Benim gibi 70’ini geçmiş kişilere, her şeyi yeniden, yalnız isim değişikliği ile aynen tekrar yaşıyormuşuz gibi geliyor; “tarih tekrardır” sözü bizim için söylenmiş olmalı. Son on yılda yaşananların hemen hepsi sanki 45 yıl önce falımıza bakılarak söylenmiş. Yahut ta biz millet olarak çok tutarlıyız, dün ne isek bugün de oyuz diyebiliriz.
Haydi, başlayalım tarihimizle yüzleşmeye…
Geri kalmış ülkelerde, büyük toprak sahipleriyle büyük tüccarlar, bankerler ve montaj sanayicileri, hâkim sınıf durumundadırlar. Bunlar çıkarlarıyla milletlerarası kapitalizme bağlıdırlar. Emperyalizmin aracısı ve ortaklarıdırlar. Ve genellikle emekçiler politik bir güç olarak ya hiç örgütlenmemiştir bu geri ülkelerde, ya da örgütleri zayıftır. Bundan dolayı demokrasi varsa sadece şekilden ibarettir. Fakat buna karşılık sömürü içerden ve dışardan olduğu için, katmerlidir ve millî bağımsızlık fikri son derece canlıdır.

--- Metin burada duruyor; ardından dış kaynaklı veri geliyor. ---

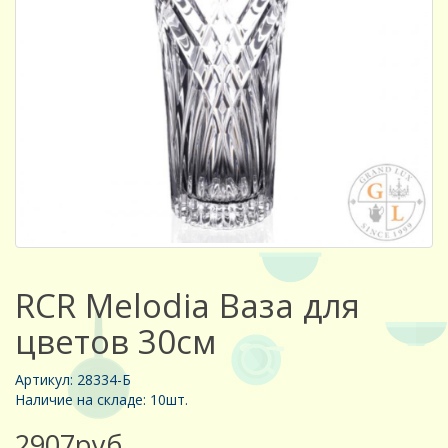
RCR Melodia Ваза для
цветов 30см
Артикул: 28334-Б
Наличие на складе: 10шт.
2907руб.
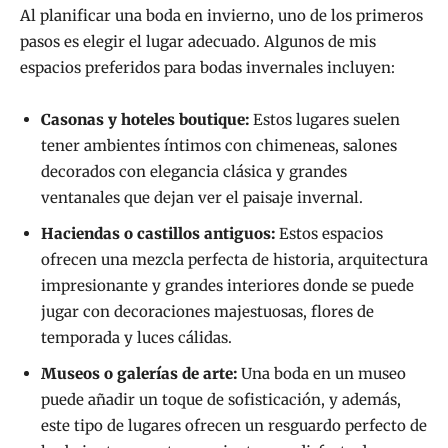
Al planificar una boda en invierno, uno de los primeros
pasos es elegir el lugar adecuado. Algunos de mis
espacios preferidos para bodas invernales incluyen:
Casonas y hoteles boutique:
Estos lugares suelen
tener ambientes íntimos con chimeneas, salones
decorados con elegancia clásica y grandes
ventanales que dejan ver el paisaje invernal.
Haciendas o castillos antiguos:
Estos espacios
ofrecen una mezcla perfecta de historia, arquitectura
impresionante y grandes interiores donde se puede
jugar con decoraciones majestuosas, flores de
temporada y luces cálidas.
Museos o galerías de arte:
Una boda en un museo
puede añadir un toque de sofisticación, y además,
este tipo de lugares ofrecen un resguardo perfecto de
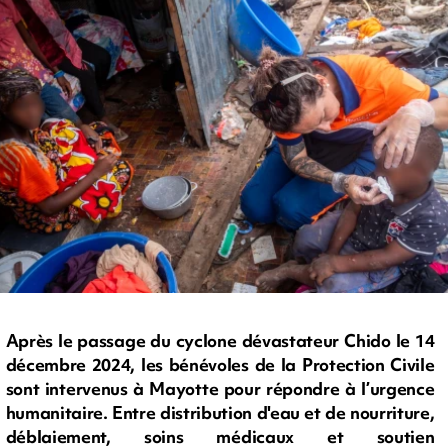
Après le passage du cyclone dévastateur Chido le 14
décembre 2024, les bénévoles de la Protection Civile
sont intervenus à Mayotte pour répondre à l’urgence
humanitaire. Entre distribution d'eau et de nourriture,
déblaiement, soins médicaux et soutien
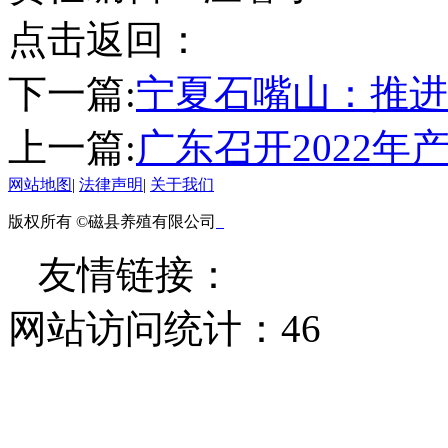
点击返回：
下一篇:
宁夏石嘴山：推进
上一篇:
广东召开2022
网站地图
|
法律声明
|
关于我们
版权所有 ©磁县养殖有限公司
友情链接：
网站访问统计：
46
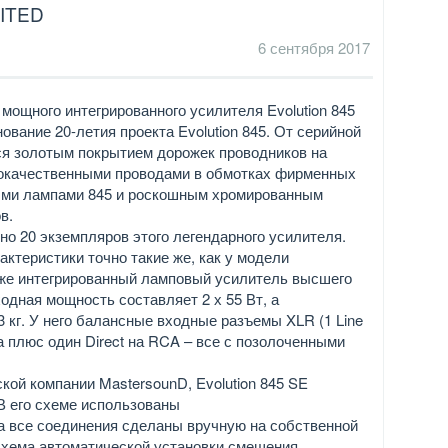
ITED
6 сентября 2017
мощного интегрированного усилителя Evolution 845
вание 20-летия проекта Evolution 845. От серийной
я золотым покрытием дорожек проводников на
кокачественными проводами в обмотках фирменных
ыми лампами 845 и роскошным хромированным
в.
о 20 экземпляров этого легендарного усилителя.
актеристики точно такие же, как у модели
тоже интегрированный ламповый усилитель высшего
ходная мощность составляет 2 х 55 Вт, а
3 кг. У него балансные входные разъемы XLR (1 Line
да плюс один Direct на RCA – все с позолоченными
кой компании MastersounD, Evolution 845 SE
 В его схеме использованы
 а все соединения сделаны вручную на собственной
схема автоматической установки смещения.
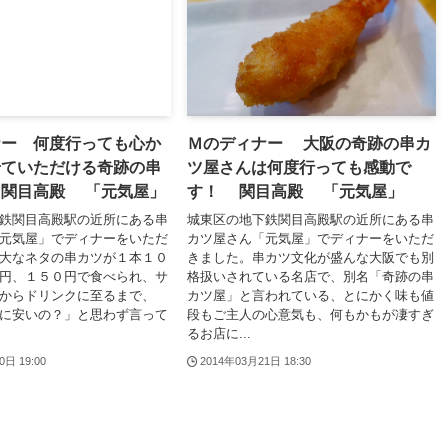
ナー 何度行っても心か
Ｍのディナー 大阪の奇跡の串カ
せていただける奇跡の串
ツ屋さんは何度行っても感動で
 関目高殿 「元気屋」
す！ 関目高殿 「元気屋」
鉄関目高殿駅の近所にある串
城東区の地下鉄関目高殿駅の近所にある串
元気屋」でディナーをいただ
カツ屋さん「元気屋」でディナーをいただ
大なネタの串カツが１本１０
きました。串カツ文化が盛んな大阪でも別
円、１５０円で食べられ、サ
格扱いされている名店で、別名「奇跡の串
からドリンクに至るまで、
カツ屋」と言われている、とにかく味も値
に安いの？」と思わず言って
段もご主人の心意気も、何もかもが凄すぎ
るお店に...
0日 19:00
2014年03月21日 18:30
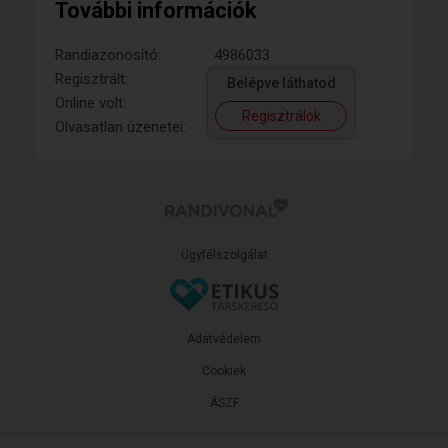
További információk
Randiazonosító:
4986033
Regisztrált:
Belépve láthatod
Online volt:
Regisztrálok
Olvasatlan üzenetei:
Ügyfélszolgálat
Adatvédelem
Cookiek
ÁSZF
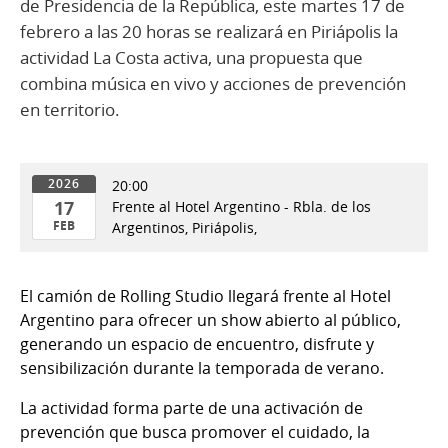
de Presidencia de la República, este martes 17 de
febrero a las 20 horas se realizará en Piriápolis la
actividad La Costa activa, una propuesta que
combina música en vivo y acciones de prevención
en territorio.
20:00
2026
17
Frente al Hotel Argentino - Rbla. de los
FEB
Argentinos, Piriápolis,
17
de
El camión de Rolling Studio llegará frente al Hotel
Feb
Argentino para ofrecer un show abierto al público,
del
generando un espacio de encuentro, disfrute y
2026
sensibilización durante la temporada de verano.
La actividad forma parte de una activación de
prevención que busca promover el cuidado, la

Halk uyanmaya ve demokratik haklarına sahip çıkmaya başladı mı, geri kalmış ülkelerin, emperyalizmin desteği ile ayakta duran kültürsüz, çıkarcı ve bencil burjuvazisi ile toprak ağaları, şeklî demokrasiyi bile imtiyazlı durumları için tehlikeli bulurlar. Hele dış borçlanmalar yetersiz olduğu ve ekonomik ve malî zorlukların baş gösterdiği dönemlerde, demokrasiyi büsbütün tatil edip faşizmi kurmaya heveslenirler. Bu iş için yabancı dost ve ortaklarının, yani emperyalizmin askerî desteğini de isterler. Emperyalist kuvvetler, ittifaklar ve anlaşmalarla zaten yurtta üslenmiş bulunuyorsa, bunlar davete lüzum kalmadan yardımlarını esirgemezler. Hatta millî kurtuluş ve sosyalizm akımı güçlenmeye başlayınca, emperyalistler İçerdeki adamlarını, ortaklarını harekete iterler: Komünizm umacısı canlandırılır; dış tehlikeden söz açılır; demokratik hakların kullanılışı, hürriyet rejimini içerden yıkma teşebbüsleri olarak nitelendirilir ve besleme dernekler, gazeteler, dergiler aracılığıyla iftiralar, yalanlar, suçlamalar, taşlı, sopalı saldırılar, suikastlar başlar. Hükümet tertiplere girişir: Düzme beyannameler, silâh depoları bile keşfolunur. İşçiler grev mi yapıyor; bastırmak için asker gönderilir ve grevi gizli komünist ajanlarının kışkırttığı ilân olunur. Gençlik örgütlerine ajan sokularak gençler birbirine düşürülür ve olaylar komünistlerin işi olarak gösterilir. Öğretmenler komünistlikle suçlanır; namuslu sendikacılar keza komünist olarak ilân edilir. Kim ki, emperyalizmin boyunduruğuna karşıdır; kim ki, üslerin temizlenmesini ister; kim ki, ne şu devletin, ne bu devletin uydusu olmayalım, bağımsız yaşayalım der; kim ki, toprak reformu yapılsın, sömürgeye son verilsin, Anayasa eksiksiz tastamam uygulansın diye, yazar, çizer, söyler; hepsi de komünistlikle suçlanır. Yürürlükteki Faşist kanunlar az gelir; yeni yeni terör kanunları hazırlanır.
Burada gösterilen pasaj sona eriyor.